I usually don’t post two videos in one day, but when I was watching one of the Mairéad Byrne videos on YouTube, this self-interview by David Byrne popped up as a related video. At first, I thought it was just because they share the same last name. But then I listened to what David Byrne had to say and saw its applicability to poetry, or at least to certain types of poetry. Take this, for instance: “Um … I try to write about small things: paper, animals, a house. Love is kind of big.”

I also like this statement: “The better the singer’s voice, the harder it is to believe what they’re saying, so I use my faults to an advantage.” I am sure people will balk at this notion as it relates to the poet’s voice, which some believe has to be a magical, mystical, larger-than-life presence. But on a figurative level, there is something to what Byrne is asserting.

Is it the perfectly written poem, the “flawless” poem (and hence the voice of the poet presented “flawlessly”), that allows us to transcend ourselves and relate to someone else or to a different paradigm or to a set of circumstances other than those present in our own lives? Or, conversely, to experience estrangement about our own lives and about existence in general? Or to sense transcendence and estrangement at once?

Or is it the little ways in which the poet’s voice is muddled that allow entry into another’s work and an exit from our own perspectives — those small flaws in voice and content that, despite the striving and the attempt of the poem, sustain in the reader an awareness not only of the brilliance and beauty of language but also its continual and necessary failings, and by extension the continual and necessary failings in the voice of the poet.

My family used to have a mobile home at Lake Texoma, a man-made body of water on the border between Texas and Oklahoma, hence the lake’s name. We stayed in the mobile home during our weekend fishing trips. Because of the home’s remote location, our only phone was a party line. Whenever you called someone, the line would crackle. I loved those crackles because they heightened the energy of every call: It was the flaws in the transmission of information that strengthened the connection by making me feel at once more isolated from and more connected to whomever I was speaking with.

The crackling on the line created a tension and fluidity in terms of my perspective and brought to the forefront the fact that I was talking to someone, that I was attempting to communicate with someone. Without the crackles, the conversation would have been less of an attempt, perhaps something I didn’t even notice at all, the way we mutter to one another in grocery stores and waiting rooms and roller rinks without giving our utterances or the utterances of strangers much thought.

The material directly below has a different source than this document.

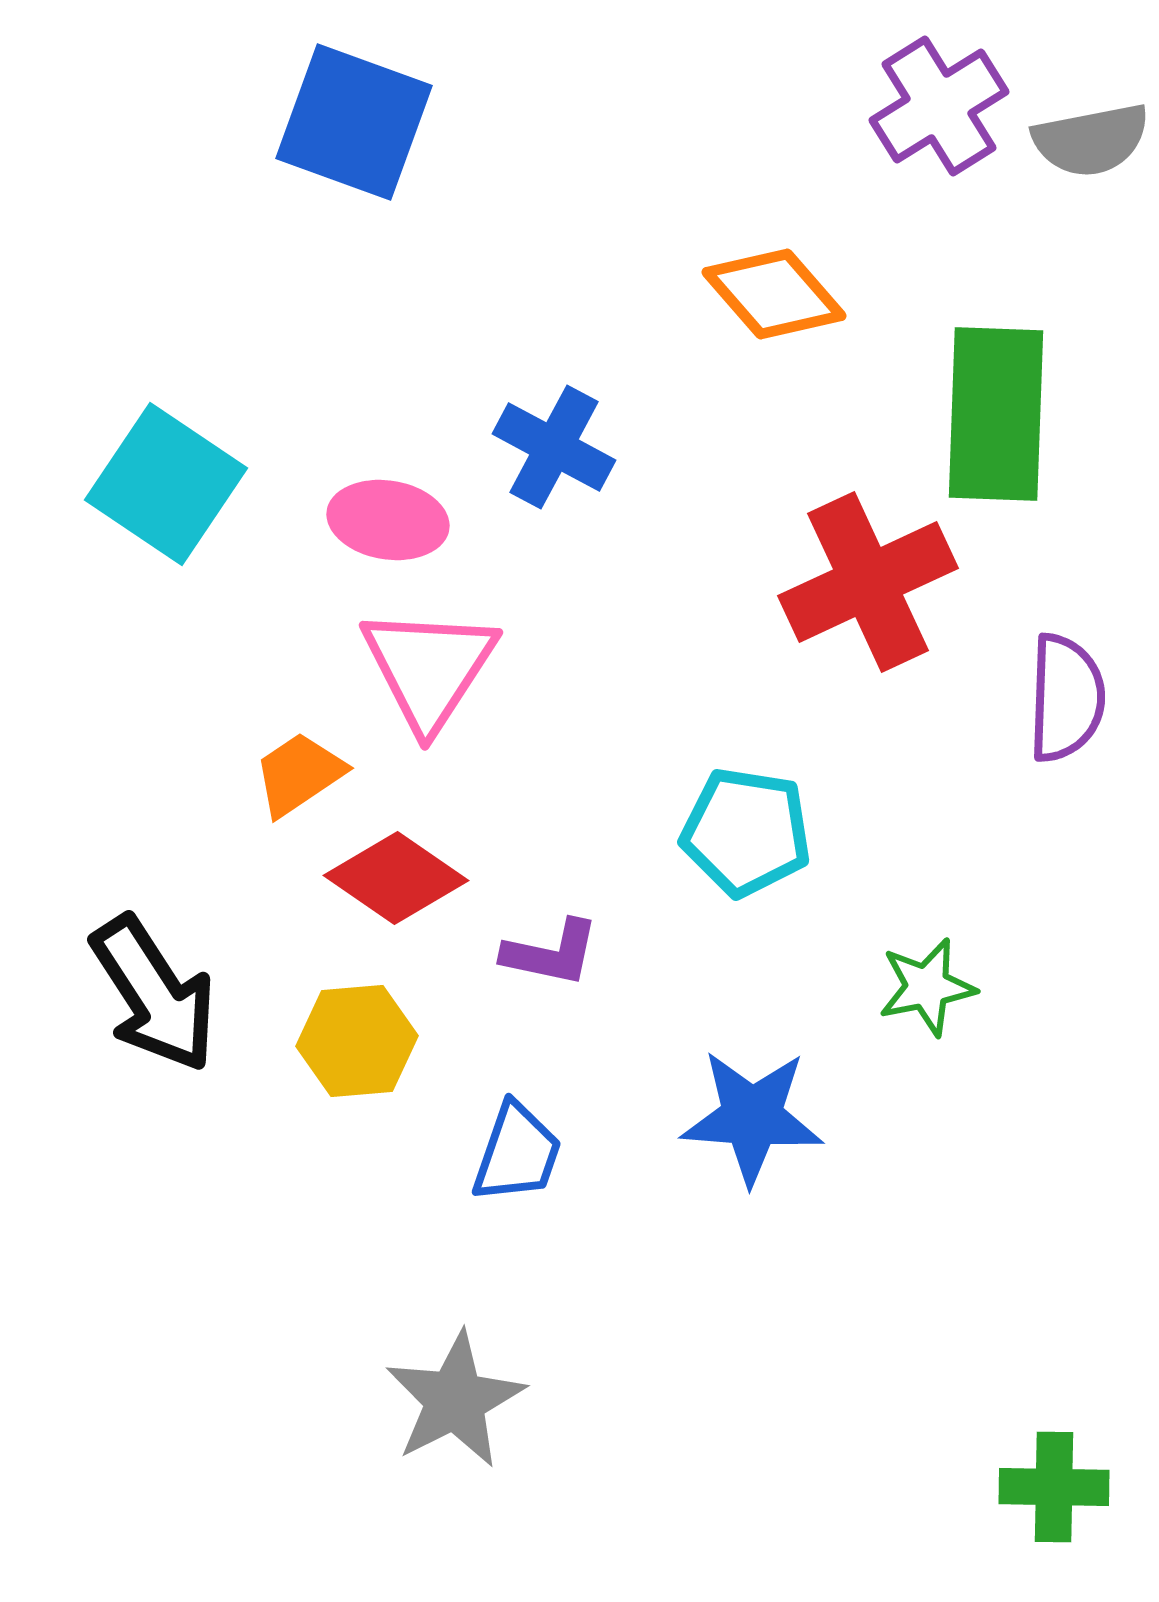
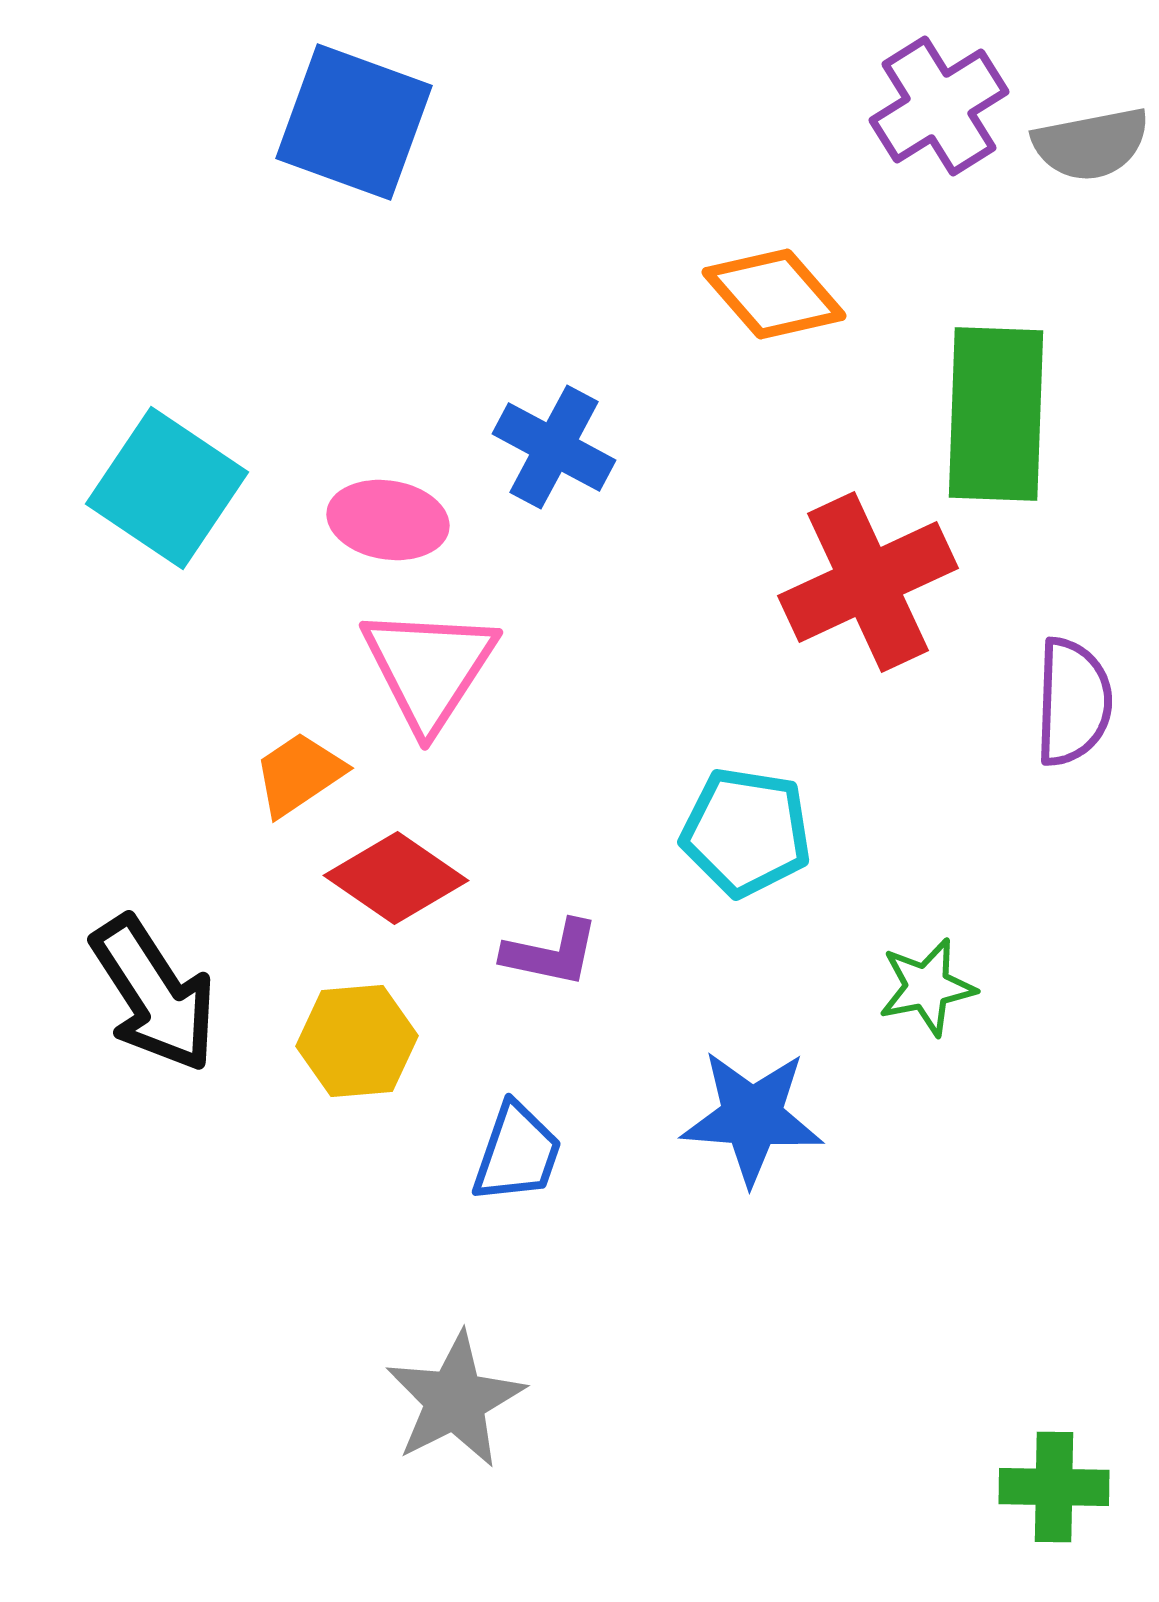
gray semicircle: moved 4 px down
cyan square: moved 1 px right, 4 px down
purple semicircle: moved 7 px right, 4 px down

I prefer poems that have some crackle to them because the flaws in the voice remind me that a real person is speaking and that, even if they are getting close, they don’t have “it” all worked out, either — both the “it” that shifts from poem to poem and the big “it” that has us rushing to write and share poems in the first place. I agree with Byrne that one can believe a voice with faults more than one that appears to have none.

Also, in terms of voice, as Andrew Hudgins states in his 1996 essay “An Autobiographer’s Lies,” one thing poets are afraid to do in poems is come across as flawed or bad people. He encountered this problem when writing his autobiographical poetry collection The Glass Hammer: A Southern Childhood. Hudgins felt he had to overcome the problem or the collection would fail in important ways. This is another level on which the voice enters the poem — in terms of the honesty with which the poet is, or is not, willing to approach the subject matter, whether or not the speaker is self and the subject is autobiographical. Looking bad (or having speakers who look bad) is another way to make a poem crackle.

Sure, you risk turning some readers off who want the sanitized poem or the politically correct poetry experience (or those who want whatever it is a crackly poem isn’t going to give them), but what are we here to do with poems if we aren’t willing to be ourselves in them or explore “the other” in its various forms as authentically and honestly as possible. Poems aren’t beauty pageants, after all. We aren’t handing out prizes to the prettiest ones. OK, sometimes we are. But still.

And having shared the David Byrne interview, I of course also have to share this live version of Talking Heads’ “Girlfriend Is Better” from 1984.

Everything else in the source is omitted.